Records shown =
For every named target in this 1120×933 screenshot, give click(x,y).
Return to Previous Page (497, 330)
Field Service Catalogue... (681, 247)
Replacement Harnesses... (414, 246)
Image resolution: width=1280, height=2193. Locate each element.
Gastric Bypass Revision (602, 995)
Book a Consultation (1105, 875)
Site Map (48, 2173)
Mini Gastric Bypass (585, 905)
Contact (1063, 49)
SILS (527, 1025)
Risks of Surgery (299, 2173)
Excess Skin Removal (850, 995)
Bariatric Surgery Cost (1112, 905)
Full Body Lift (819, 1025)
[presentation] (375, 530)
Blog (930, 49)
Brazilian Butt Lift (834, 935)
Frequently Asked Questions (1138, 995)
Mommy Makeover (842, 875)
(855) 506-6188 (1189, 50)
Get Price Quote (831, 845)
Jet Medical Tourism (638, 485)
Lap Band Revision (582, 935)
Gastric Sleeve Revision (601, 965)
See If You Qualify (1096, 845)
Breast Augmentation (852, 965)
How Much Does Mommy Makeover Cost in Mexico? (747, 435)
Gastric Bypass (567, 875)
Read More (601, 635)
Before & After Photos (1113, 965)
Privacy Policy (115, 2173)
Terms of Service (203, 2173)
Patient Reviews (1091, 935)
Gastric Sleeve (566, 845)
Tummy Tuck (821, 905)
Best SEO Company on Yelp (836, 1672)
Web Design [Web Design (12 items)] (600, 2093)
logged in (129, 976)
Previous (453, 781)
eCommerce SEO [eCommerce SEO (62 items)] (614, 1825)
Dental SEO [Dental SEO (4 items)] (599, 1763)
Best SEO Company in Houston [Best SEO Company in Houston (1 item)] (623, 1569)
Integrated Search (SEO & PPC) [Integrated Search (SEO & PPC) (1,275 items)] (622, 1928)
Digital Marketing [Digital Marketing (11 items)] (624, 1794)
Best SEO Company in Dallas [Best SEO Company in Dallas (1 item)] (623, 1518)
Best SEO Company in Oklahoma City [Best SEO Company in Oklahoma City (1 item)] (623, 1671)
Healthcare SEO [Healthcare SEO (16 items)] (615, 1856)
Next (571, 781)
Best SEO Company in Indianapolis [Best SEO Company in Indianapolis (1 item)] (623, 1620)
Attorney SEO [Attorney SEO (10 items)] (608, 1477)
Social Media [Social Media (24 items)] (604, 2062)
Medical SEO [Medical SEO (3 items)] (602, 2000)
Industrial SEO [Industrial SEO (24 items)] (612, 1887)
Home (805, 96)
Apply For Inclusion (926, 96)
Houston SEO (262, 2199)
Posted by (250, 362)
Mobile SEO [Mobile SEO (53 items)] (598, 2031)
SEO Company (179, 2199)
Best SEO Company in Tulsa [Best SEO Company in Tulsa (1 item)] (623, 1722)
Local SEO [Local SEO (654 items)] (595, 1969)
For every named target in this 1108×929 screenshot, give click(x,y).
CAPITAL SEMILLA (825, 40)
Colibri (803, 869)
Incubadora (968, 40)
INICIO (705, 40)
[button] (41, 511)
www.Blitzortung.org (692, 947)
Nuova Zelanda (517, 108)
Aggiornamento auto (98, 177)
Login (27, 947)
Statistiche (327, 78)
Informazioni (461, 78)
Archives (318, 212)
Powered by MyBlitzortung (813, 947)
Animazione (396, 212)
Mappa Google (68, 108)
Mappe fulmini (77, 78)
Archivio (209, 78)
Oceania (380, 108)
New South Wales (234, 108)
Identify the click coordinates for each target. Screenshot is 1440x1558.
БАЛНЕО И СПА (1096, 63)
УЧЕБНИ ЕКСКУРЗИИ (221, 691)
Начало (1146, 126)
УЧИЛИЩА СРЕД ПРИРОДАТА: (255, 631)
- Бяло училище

Work task = Go through the material above and output exactly the lines from the one containing "Before & After Photos (1113, 965)" through the one containing "Best SEO Company in Houston [Best".

Task answer =
Before & After Photos (1113, 965)
Privacy Policy (115, 2173)
Terms of Service (203, 2173)
Patient Reviews (1091, 935)
Gastric Sleeve (566, 845)
Tummy Tuck (821, 905)
Best SEO Company on Yelp (836, 1672)
Web Design [Web Design (12 items)] (600, 2093)
logged in (129, 976)
Previous (453, 781)
eCommerce SEO [eCommerce SEO (62 items)] (614, 1825)
Dental SEO [Dental SEO (4 items)] (599, 1763)
Best SEO Company in Houston [Best SEO Company in Houston (1 item)] (623, 1569)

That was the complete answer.